Nearly a year after a Libyan militia announced it had set free the son and heir apparent of slain former ruler Muammar Qaddafi, the fate of Seif Al-Islam remains a mystery.
His reported release from detention by the Abu Bakr Al-Sadiq Brigade which once controlled the town of Zintan in Western Libya has never been confirmed and has fueled wild rumors.
While some insist he is still somewhere in Zintan, others claim Seif is dead.
One thing is certain, however: He has not been seen or heard of since June 2014 when he appeared via video from Zintan during his trial by a Tripoli court.
And now Seif is back in the news, after former French President Nicolas Sarkozy was charged in Paris with financing his 2007 election campaign with money from Qaddafi.
In a 2011 interview with the Euronews television network, Seif said Sarkozy must “give back the money he took from Libya to finance his electoral campaign.”
Seif Al-Islam was captured by the Zintan-based militia in November 2011, days after Qaddafi was killed in a NATO-backed uprising against his decades-old rule.
The International Criminal Court (ICC) is in a legal tug-of-war with Libyan authorities to transfer Seif to The Hague, where he is wanted for crimes against humanity including murder.
But in July 2015, a Tripoli court sentenced the now 45-year-old to death in absentia along with eight other Al-Qaddafi-era figures.
According to several Libyan sources, and diplomats, Seif has not left Zintan, a largely tribal town 170 km southwest of Tripoli and one of the cradles of the 2011 uprising.
But is he a prisoner? No one in Zintan, a town of 40,000 inhabitants, is willing to give a clear answer.
“Yes.
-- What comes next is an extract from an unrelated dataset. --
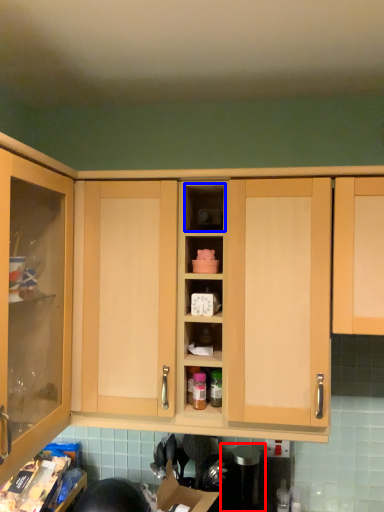 Question: Which point is further to the camera, appliance (highlighted by a red box) or cabinet (highlighted by a blue box)?

Choices:
 (A) appliance
 (B) cabinet

Answer: (A)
He is still a prisoner,” Mokhtar Al-Akhdar, a member of Zintan’s military council which groups the town’s key militias, said categorically when asked about Seif.
“Even if he is not a prisoner, he is wanted by the ICC … and he has nowhere to go,” he quickly added, throwing more doubt on Seif’s fate.
Chaaban Al-Marhani, one of the town’s tribal leaders, also provided a confusing account of Seif’s whereabouts.
“He is here (in Zintan) and his is a prisoner but his fate in not in the hands of Zintan.”
A member of the security services, speaking on condition of anonymity, added to the confusion. “In any case Seif Al-Islam was never really a prisoner in the full meaning of the word. Ever since his arrest he has been under home arrest … not in a prison,” he said.
The Abu Bakr Al-Sadiq Brigade which captured him more than six years ago had repeatedly refused to hand Seif over to authorities in Tripoli or the ICC.
The group said it released him in June 2017 as part of a general amnesty decreed by a Parliament based in eastern Libya but legal experts said Seif was not included in the amnesty.
The militia — which Zintan residents say was disbanded nearly a year ago — failed to persuade anyone when it announced his release a year ago because it had also reported setting him free a few months earlier.
Omar Gaith, a member of Parliament from Zintan, said he “cannot confirm or deny the liberation of Seif.”
“Seif Al-Islam is considered a criminal and a fugitive. If he is arrested he will be put on trial again,” he said.
The Tripoli court sentenced Seif to death, along with other Qaddafi-era officials, for crimes, including murder and complicity to incite rape during the 2011 uprising — a verdict criticized by the UN and human rights groups.
Due to the nature of these crimes “he can not benefit from any amnesty,” said the office of the prosecutor general in Tripoli.
The ICC prosecutor was not available for comment on Seif’s fate.